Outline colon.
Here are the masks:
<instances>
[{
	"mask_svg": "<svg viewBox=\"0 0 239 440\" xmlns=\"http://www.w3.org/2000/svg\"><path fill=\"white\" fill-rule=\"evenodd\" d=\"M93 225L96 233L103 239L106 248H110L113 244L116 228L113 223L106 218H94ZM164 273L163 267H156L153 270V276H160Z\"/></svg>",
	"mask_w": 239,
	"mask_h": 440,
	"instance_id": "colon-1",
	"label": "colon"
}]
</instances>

__________________________________________________

■ **WHAT TO DO**
The word to find is "colon". Copy every line of the data that holds it.

■ **TASK SOLUTION**
Outline colon.
	"instance_id": "colon-1",
	"label": "colon"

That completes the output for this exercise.